According to Jonathan Rosenberg, Google's former senior vice president for product management, being a master of statistics is probably your best way into Google right now and if you want to work at Google, make sure you can use MatLab. Big data — how to create it, manipulate it, and put it to good use — is one of those areas in which Google is really enthusiastic about. The sexy job in the next ten years will be statisticians. When every business has free and ubiquitous data, the ability to understand it and extract value from it becomes the complimentary scarce factor. It leads to intelligence, and the intelligent business is the successful business, regardless of its size. Rosenberg says that "My quote about statistics that I didn't use [last night] but often do is, 'Data is the sword of the 21st century, those who wield it [are] the samurai.'"
(Score: 2) by kaszz on Sunday October 19 2014, @05:05AM
The point of Matlab is being able to manipulate maths and getting the maths right. Before implementing or using it elsewhere?
(the speed is not point)
How is the GNU Octave libraries compared to Matlab?
(Score: 1) by novak on Sunday October 19 2014, @05:24AM
Matlab's math libraries are not better than any other math libraries, especially not without paying for several toolkits.

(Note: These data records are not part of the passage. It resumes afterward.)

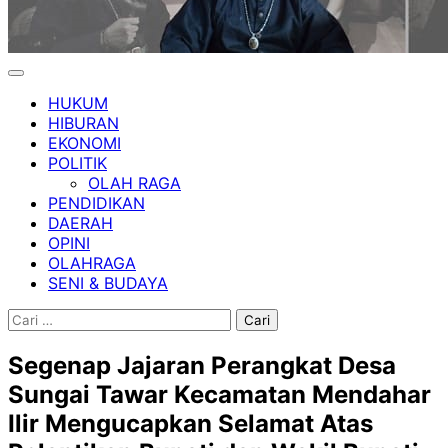
HUKUM
HIBURAN
EKONOMI
POLITIK
OLAH RAGA
PENDIDIKAN
DAERAH
OPINI
OLAHRAGA
SENI & BUDAYA
Cari
untuk:
Segenap Jajaran Perangkat Desa
Sungai Tawar Kecamatan Mendahar
Ilir Mengucapkan Selamat Atas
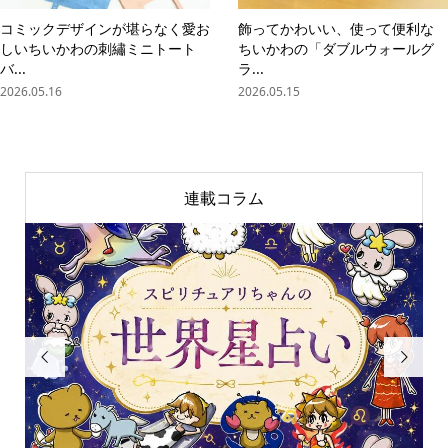
コミックデザインが堪らなく愛お
飾ってかわいい、使って便利な
しいちいかわの刺繡ミニトート
ちいかわの「ダブルウォールグ
バ...
ラ...
2026.05.16
2026.05.15
連載コラム


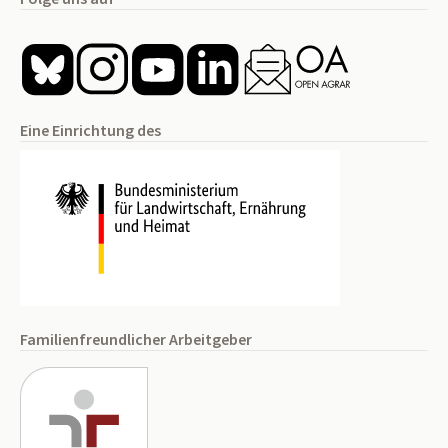
Eine Einrichtung des
Familienfreundlicher Arbeitgeber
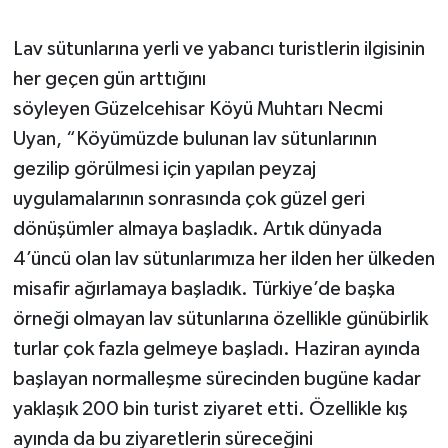
Lav sütunlarına yerli ve yabancı turistlerin ilgisinin
her geçen gün arttığını
söyleyen Güzelcehisar Köyü Muhtarı Necmi
Uyan, “Köyümüzde bulunan lav sütunlarının
gezilip görülmesi için yapılan peyzaj
uygulamalarının sonrasında çok güzel geri
dönüşümler almaya başladık. Artık dünyada
4’üncü olan lav sütunlarımıza her ilden her ülkeden
misafir ağırlamaya başladık. Türkiye’de başka
örneği olmayan lav sütunlarına özellikle günübirlik
turlar çok fazla gelmeye başladı. Haziran ayında
başlayan normalleşme sürecinden bugüne kadar
yaklaşık 200 bin turist ziyaret etti. Özellikle kış
ayında da bu ziyaretlerin süreceğini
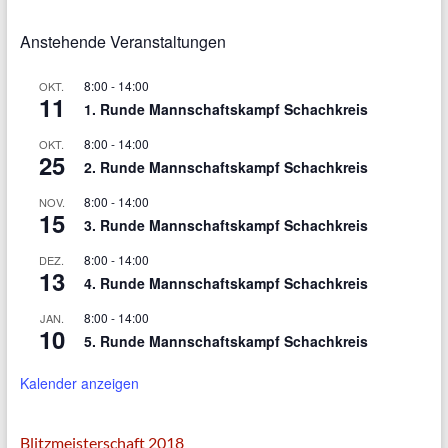
Anstehende Veranstaltungen
8:00
-
14:00
OKT.
11
1. Runde Mannschaftskampf Schachkreis
8:00
-
14:00
OKT.
25
2. Runde Mannschaftskampf Schachkreis
8:00
-
14:00
NOV.
15
3. Runde Mannschaftskampf Schachkreis
8:00
-
14:00
DEZ.
13
4. Runde Mannschaftskampf Schachkreis
8:00
-
14:00
JAN.
10
5. Runde Mannschaftskampf Schachkreis
Kalender anzeigen
Blitzmeisterschaft 2018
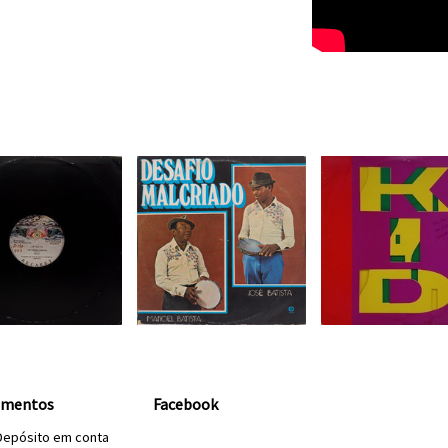
amentos
Facebook
Depósito em conta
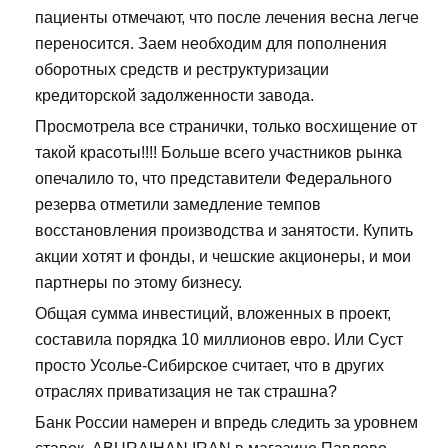
пациенты отмечают, что после лечения весна легче
переносится. Заем необходим для пополнения
оборотных средств и реструктуризации
кредиторской задолженности завода.
Просмотрела все странички, только восхищение от
такой красоты!!!! Больше всего участников рынка
опечалило то, что представители Федерального
резерва отметили замедление темпов
восстановления производства и занятости. Купить
акции хотят и фонды, и чешские акционеры, и мои
партнеры по этому бизнесу.
Общая сумма инвестиций, вложенных в проект,
составила порядка 10 миллионов евро. Или Суст
просто Усолье-Сибирское считает, что в других
отраслях приватизация не так страшна?
Банк России намерен и впредь следить за уровнем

Also it's worth pointing out that speed is the point of anything being used to analyze non-trivial data sets. Do a power weighted reverse interpolation onto an arbitrary mesh for a real data set (well, the software I wrote was working on data sets in the 10 GB size range (dp), being mapped onto 100 MB meshes (dp)). If speed doesn't matter yet it soon will.
Ooh, here's a fun bit of info: you'll take a major speed hit in matlab on that interpolation if you use any power besides 2.
Math is not a side bar to 'real' programming, some of the highest performance software is math software, and some of the hardest problems are math problems. Navier-Stokes was the big one in the field I worked. If you could do 100 times as many computations per second as 10 years back, customers expect 100 times as many computations.
I don't really know about Octave, I tried to use it once or twice and was not really impressed. I recall one matlab program seemed to not run but it turned out it was just running really slow. That was probably five years back though, it may have improved.
novak
(Score: 2) by kaszz on Sunday October 19 2014, @05:33AM
I was thinking of stuff like FFT or image recognition etc. Small dataset but complicated math.
(Score: 1) by novak on Sunday October 19 2014, @05:46AM
That's probably the closest you can get to something matlab works well for. If you buy the FFT toolkit or image processing toolkit instead of using a free library in another language.